I remember spending a great deal of my waking hours, hot afternoons, and chilly nights chasing after these impossible animals. They thrived on feasting on almost anything in sight. They would eat the flowers, eat the fruits from our gardens, eat the yam in the store, enter the rooms and eat the beans in the cupboards! These goats were impossible. They would scale low borders between houses, squeeze through the spaces between security-bars placed around the house. They would pass underneath the gate, often through unbelievable holes just to get into the house.
 
At first, my flatmates and I were appalled at their presence. Our repulsion gradually grew into anger at their destruction; our fury finally grew into hatred for their existence. We tried just about everything to keep these pests out of the house. With every “Anti-Goat” initiative we concocted, they found a way to counter our schemes. Finally, one day, we grew tired of spending valuable time chasing these goats. We eventually refrained from chasing them and got used to having them around.

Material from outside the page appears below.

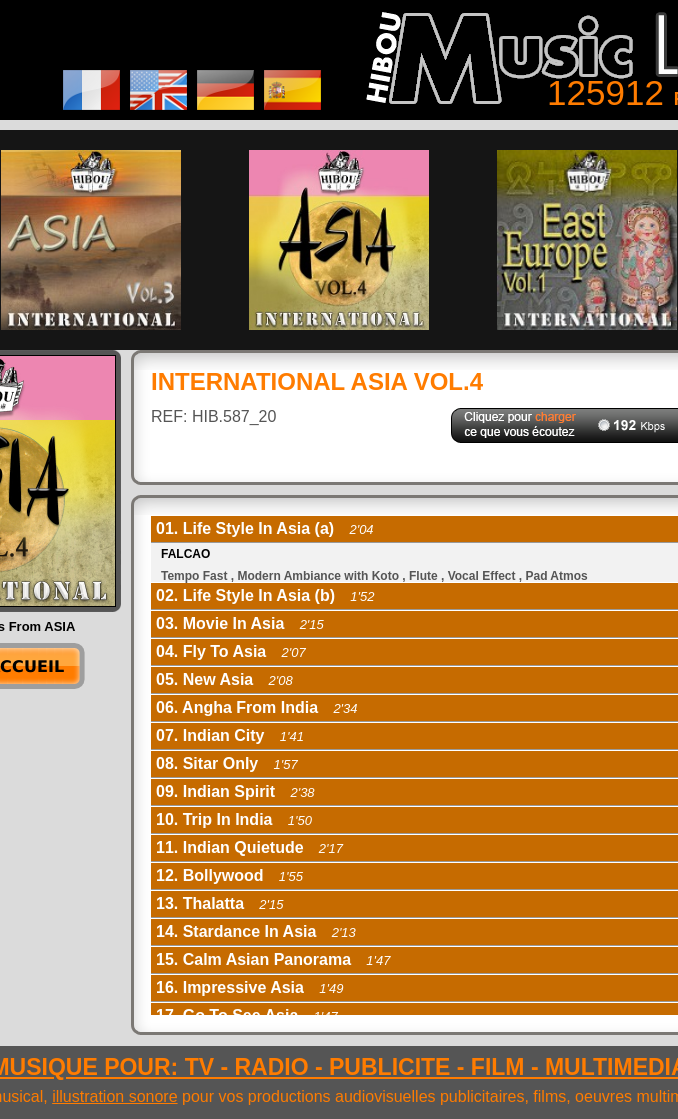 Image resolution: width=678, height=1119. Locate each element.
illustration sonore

When I was leaving school, I heard one of the freshmen complaining about the animals. Her grievance reminded me of my early days in school—precious days that were dedicated to chasing goats, they never left, and they just kept coming back. I had to eventually admire their courage and persistence, their doggedness and butt-breaking behavior. In the end, they got what they wanted—unlimited access into our precious apartment.

Imagine what would happen if you applied the “Akuya Mentality” and never gave up. Imagine the door that would eventually fling open to you if you kept knocking. Picture the business deals you’d make if you kept proposing. Envision the magnitude of success you’d achieve if you just kept at it. If those ordinary local goats could circumvent the plans of highly intelligent ladies, I’m very certain nothing can ever thwart your plans. Go the distance, do whatever it takes, adopt the “Akuya Mentality” and make it happen.

 

6 comments :

Salt said...

Love this. My faith in God has the Akuya mentality. It is stubborn. Very.

aminat atanda said...

nice article...

Anonymous said...

Interesting.

Anthony Ekene Onyeahialam said...

I have learnt something.Thanks for this one,Ma'am.